Innatera’s SDK uses PyTorch as a front end. “You actually develop your neural networks completely in a standard PyTorch environment,” Kumar noted. “So if you know how to build neural networks in PyTorch, you can already use the SDK to target our chips.”

This approach significantly lowers the barrier to entry for developers already familiar with popular machine learning frameworks. It allows them to leverage their existing skills and workflows while tapping into the power and efficiency of neuromorphic computing.

“It is a simple turnkey, standard, and very fast way of building and deploying applications onto our chips,” Kumar added, highlighting the potential for rapid adoption and integration of Innatera’s technology into a wide range of AI applications.

Silicon Valley’s stealth game

While LLMs capture the headlines, industry leaders are quietly acknowledging the need for radically new chip architectures. Notably, OpenAI CEO Sam Altman, who has been vocal about the imminent arrival of artificial general intelligence (AGI) and the need for massive investments in chip manufacturing, personally invested in Rain, another neuromorphic chip startup.

This move is telling. Despite Altman’s public statements about scaling up current AI technologies, his investment suggests a recognition that the path to more advanced AI may require a fundamental shift in computing architecture. Neuromorphic computing could be one of the keys to bridging the efficiency gap that current architectures face.

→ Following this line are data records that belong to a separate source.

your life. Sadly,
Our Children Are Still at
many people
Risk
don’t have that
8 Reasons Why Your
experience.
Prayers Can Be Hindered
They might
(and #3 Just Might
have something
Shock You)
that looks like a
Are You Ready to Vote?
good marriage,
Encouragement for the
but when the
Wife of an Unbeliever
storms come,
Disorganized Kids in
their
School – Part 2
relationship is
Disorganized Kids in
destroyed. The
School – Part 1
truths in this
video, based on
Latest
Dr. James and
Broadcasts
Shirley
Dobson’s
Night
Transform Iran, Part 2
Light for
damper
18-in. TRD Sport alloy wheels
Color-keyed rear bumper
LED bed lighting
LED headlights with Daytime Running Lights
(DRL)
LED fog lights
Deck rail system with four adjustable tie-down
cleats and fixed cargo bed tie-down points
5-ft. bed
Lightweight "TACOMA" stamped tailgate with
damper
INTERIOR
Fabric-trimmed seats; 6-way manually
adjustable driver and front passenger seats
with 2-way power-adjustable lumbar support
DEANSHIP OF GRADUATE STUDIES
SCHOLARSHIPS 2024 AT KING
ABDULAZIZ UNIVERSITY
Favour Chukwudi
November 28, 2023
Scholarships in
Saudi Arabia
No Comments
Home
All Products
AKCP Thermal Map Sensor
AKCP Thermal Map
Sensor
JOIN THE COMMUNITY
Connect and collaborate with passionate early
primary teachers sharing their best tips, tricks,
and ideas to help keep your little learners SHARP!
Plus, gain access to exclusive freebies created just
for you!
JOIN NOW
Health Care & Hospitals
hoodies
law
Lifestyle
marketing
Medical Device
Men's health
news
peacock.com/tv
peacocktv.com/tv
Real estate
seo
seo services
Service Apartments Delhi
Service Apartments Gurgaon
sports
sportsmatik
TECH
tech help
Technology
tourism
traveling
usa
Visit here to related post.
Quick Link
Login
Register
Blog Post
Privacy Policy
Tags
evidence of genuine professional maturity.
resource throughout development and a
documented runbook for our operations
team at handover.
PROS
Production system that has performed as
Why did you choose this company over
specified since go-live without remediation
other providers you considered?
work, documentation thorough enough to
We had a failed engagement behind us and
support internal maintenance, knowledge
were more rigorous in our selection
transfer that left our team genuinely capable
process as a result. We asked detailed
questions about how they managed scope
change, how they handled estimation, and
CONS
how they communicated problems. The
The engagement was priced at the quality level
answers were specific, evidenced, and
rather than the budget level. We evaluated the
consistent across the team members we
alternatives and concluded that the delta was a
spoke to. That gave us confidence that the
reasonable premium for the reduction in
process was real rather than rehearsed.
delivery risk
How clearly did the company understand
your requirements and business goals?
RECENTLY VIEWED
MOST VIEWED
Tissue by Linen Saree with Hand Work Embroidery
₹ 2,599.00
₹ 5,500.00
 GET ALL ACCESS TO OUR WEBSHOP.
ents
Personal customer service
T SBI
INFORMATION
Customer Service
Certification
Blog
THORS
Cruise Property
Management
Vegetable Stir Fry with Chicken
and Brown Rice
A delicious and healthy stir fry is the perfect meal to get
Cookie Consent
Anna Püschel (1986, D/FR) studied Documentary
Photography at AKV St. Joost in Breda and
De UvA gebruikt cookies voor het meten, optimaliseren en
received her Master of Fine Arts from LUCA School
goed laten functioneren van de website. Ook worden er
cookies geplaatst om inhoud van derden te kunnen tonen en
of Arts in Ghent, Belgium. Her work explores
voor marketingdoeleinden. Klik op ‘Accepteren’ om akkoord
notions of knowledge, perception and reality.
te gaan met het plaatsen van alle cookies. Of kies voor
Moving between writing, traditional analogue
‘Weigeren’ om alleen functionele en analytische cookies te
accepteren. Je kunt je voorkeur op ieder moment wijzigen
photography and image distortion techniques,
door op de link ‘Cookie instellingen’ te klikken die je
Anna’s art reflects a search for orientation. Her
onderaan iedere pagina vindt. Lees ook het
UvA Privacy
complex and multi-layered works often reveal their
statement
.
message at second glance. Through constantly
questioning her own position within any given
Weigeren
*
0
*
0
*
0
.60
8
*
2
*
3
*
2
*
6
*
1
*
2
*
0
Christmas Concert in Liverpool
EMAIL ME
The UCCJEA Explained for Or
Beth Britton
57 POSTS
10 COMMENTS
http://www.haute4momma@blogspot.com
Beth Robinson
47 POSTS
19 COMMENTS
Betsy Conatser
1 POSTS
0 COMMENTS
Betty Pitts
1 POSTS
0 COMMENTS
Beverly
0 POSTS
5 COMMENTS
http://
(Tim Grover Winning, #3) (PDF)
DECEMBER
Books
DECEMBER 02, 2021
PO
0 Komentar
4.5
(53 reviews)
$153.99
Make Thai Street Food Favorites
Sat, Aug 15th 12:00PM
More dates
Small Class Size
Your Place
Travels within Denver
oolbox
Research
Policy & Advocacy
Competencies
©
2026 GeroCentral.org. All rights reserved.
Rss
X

Bridging the gap between artificial and biological intelligence

As AI continues to diffuse into every facet of our lives, the need for more efficient hardware solutions will only grow. Neuromorphic computing represents one of the most exciting frontiers in chip design today, with the potential to enable a new generation of intelligent devices that are both more capable and more sustainable.

While large language models capture the headlines, the real future of AI may lie in chips that think more like our own brains. As Kumar put it: “We’re just scratching the surface of what’s possible with neuromorphic systems. The next few years are going to be very exciting.”

As these brain-inspired chips make their way into consumer devices and industrial systems, we may be on the cusp of a new era in artificial intelligence – one that’s faster, more efficient, and more closely aligned with the remarkable abilities of biological brains.